Especialista em segurança pública, Arnaldo Conde afirma que quando uma pessoa fica em privação de liberdade é “dever do Estado prover condições mínimas de sobrevivência”. “Tem que garantir, comida e segurança. Isso não é novidade para ninguém. Não é possível [fatos como os mostrados no vídeo] acontecer. Não tem justificativa para esse tipo de atitude”, disse.

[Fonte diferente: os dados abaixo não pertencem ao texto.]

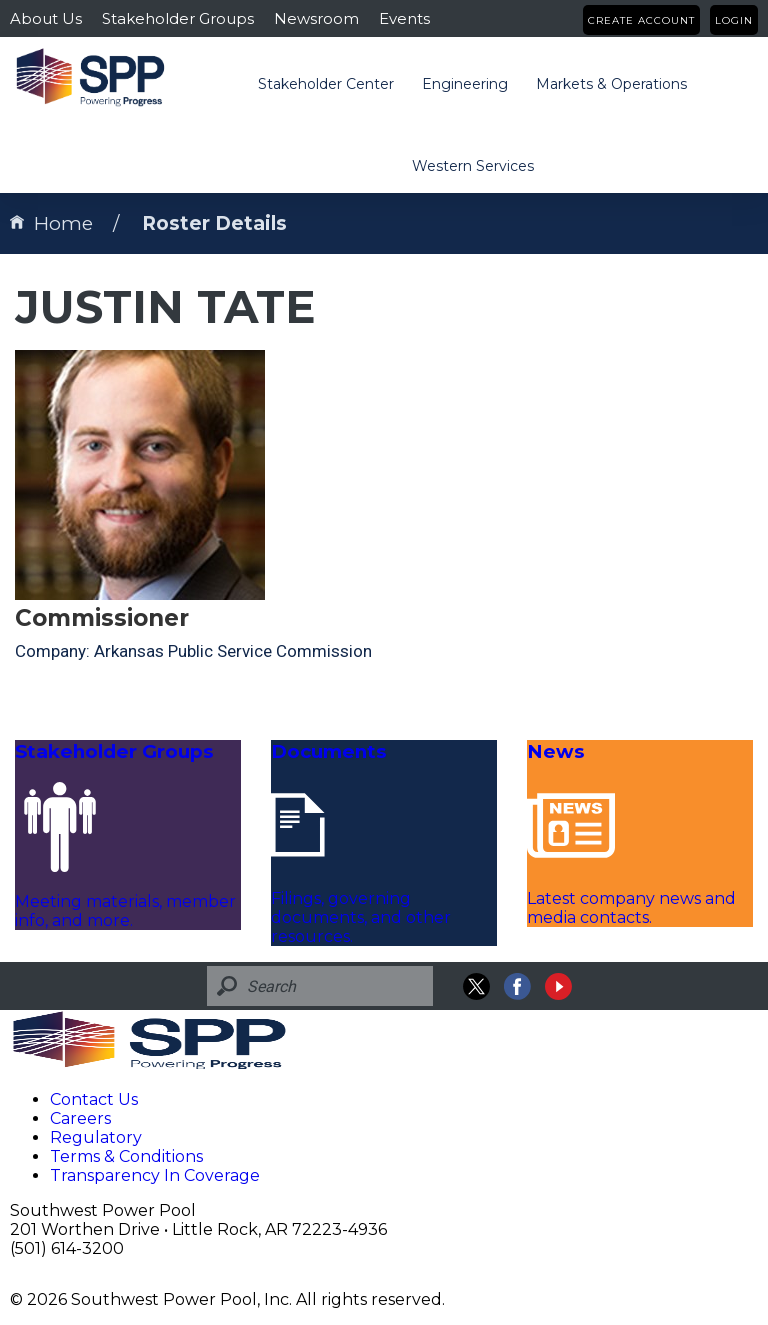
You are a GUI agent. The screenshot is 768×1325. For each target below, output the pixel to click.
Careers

Conde defende ainda melhor preparo aos policiais penais. “É preciso se atentar com a parte técnica e psicológica desses agentes, pois eles lidam com pessoas de alta periculosidade”.
Posicionamento
Procurado por O TEMPO, o Departamento Penitenciário de Minas Gerais (Depen-MG) informou que teve conhecimento do relatório e que ele foi encaminhado para providências no âmbito administrativo correcional. “O processo teve o trâmite legal na Corregedoria da Sejusp, sendo concluído todos os expedientes em outubro de 2023, resultando na demissão de dois servidores e suspensão de 90 dias para quatro servidores e, de 15 dias, para outros dois. A decisão foi publicada no Diário Oficial em outubro de 2023”, esclareceu em trecho do posicionamento.
A conduta dos agentes que apareceram nas imagens foi repudiada pela pasta que afirmou que “não compactua com desvios de conduta de seus profissionais”. “Todas as situações de desvio são acompanhadas com rigor, e as medidas administrativas cabíveis são adotadas no âmbito do devido processo legal, resguardando sempre o direito à ampla defesa e ao contraditório”, complementou.
O Ministério Público de Minas Gerais (MPMG) e a Polícia Civil de Minas Gerais (PCMG) foram procurados para posicionamento, mas não responderam até o fechamento desta matéria.